* Exercise
Will you restate verbatim the lines running from the line with "Victor Lema Rique (542, 1484)" to the end of the data, leaving out everything else?
:: Data for analysis ::
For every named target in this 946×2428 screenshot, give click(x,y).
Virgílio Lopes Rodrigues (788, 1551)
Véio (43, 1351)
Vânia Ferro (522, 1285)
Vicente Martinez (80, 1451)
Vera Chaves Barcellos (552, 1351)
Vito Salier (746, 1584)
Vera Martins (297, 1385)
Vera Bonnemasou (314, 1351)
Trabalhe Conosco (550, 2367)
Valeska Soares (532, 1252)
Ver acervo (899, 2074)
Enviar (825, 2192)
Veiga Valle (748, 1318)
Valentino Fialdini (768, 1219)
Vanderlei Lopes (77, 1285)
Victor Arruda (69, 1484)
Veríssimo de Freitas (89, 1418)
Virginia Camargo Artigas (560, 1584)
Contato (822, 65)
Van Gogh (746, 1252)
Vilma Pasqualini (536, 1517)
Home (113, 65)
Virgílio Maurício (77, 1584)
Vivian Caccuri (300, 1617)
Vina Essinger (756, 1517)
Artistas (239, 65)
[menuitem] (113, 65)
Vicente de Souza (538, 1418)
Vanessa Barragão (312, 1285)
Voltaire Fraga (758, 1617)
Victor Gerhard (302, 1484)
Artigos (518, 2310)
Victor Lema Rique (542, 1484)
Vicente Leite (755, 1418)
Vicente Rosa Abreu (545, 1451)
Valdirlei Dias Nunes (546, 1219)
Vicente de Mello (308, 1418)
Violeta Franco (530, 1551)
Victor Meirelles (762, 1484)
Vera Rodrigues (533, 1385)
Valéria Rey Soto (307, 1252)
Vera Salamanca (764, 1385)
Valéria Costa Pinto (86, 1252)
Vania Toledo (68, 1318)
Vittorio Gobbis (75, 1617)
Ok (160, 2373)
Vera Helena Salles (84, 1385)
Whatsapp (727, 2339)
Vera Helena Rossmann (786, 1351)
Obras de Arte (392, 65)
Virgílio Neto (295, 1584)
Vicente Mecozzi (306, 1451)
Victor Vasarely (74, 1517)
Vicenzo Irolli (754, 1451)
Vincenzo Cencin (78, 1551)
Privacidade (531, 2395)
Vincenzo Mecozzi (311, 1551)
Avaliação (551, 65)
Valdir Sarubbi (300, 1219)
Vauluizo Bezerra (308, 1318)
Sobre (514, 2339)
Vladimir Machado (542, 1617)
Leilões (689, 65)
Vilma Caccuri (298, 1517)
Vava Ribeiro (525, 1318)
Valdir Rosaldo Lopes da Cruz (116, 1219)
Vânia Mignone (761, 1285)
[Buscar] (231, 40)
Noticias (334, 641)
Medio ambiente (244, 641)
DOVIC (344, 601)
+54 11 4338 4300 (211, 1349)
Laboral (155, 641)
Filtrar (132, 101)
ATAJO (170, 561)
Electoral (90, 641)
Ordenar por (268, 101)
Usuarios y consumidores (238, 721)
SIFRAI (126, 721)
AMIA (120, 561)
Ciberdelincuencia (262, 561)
:::
* Solution for this exercise
Victor Lema Rique (542, 1484)
Vicente Leite (755, 1418)
Vicente Rosa Abreu (545, 1451)
Valdirlei Dias Nunes (546, 1219)
Vicente de Mello (308, 1418)
Violeta Franco (530, 1551)
Victor Meirelles (762, 1484)
Vera Rodrigues (533, 1385)
Valéria Rey Soto (307, 1252)
Vera Salamanca (764, 1385)
Valéria Costa Pinto (86, 1252)
Vania Toledo (68, 1318)
Vittorio Gobbis (75, 1617)
Ok (160, 2373)
Vera Helena Salles (84, 1385)
Whatsapp (727, 2339)
Vera Helena Rossmann (786, 1351)
Obras de Arte (392, 65)
Virgílio Neto (295, 1584)
Vicente Mecozzi (306, 1451)
Victor Vasarely (74, 1517)
Vicenzo Irolli (754, 1451)
Vincenzo Cencin (78, 1551)
Privacidade (531, 2395)
Vincenzo Mecozzi (311, 1551)
Avaliação (551, 65)
Valdir Sarubbi (300, 1219)
Vauluizo Bezerra (308, 1318)
Sobre (514, 2339)
Vladimir Machado (542, 1617)
Leilões (689, 65)
Vilma Caccuri (298, 1517)
Vava Ribeiro (525, 1318)
Valdir Rosaldo Lopes da Cruz (116, 1219)
Vânia Mignone (761, 1285)
[Buscar] (231, 40)
Noticias (334, 641)
Medio ambiente (244, 641)
DOVIC (344, 601)
+54 11 4338 4300 (211, 1349)
Laboral (155, 641)
Filtrar (132, 101)
ATAJO (170, 561)
Electoral (90, 641)
Ordenar por (268, 101)
Usuarios y consumidores (238, 721)
SIFRAI (126, 721)
AMIA (120, 561)
Ciberdelincuencia (262, 561)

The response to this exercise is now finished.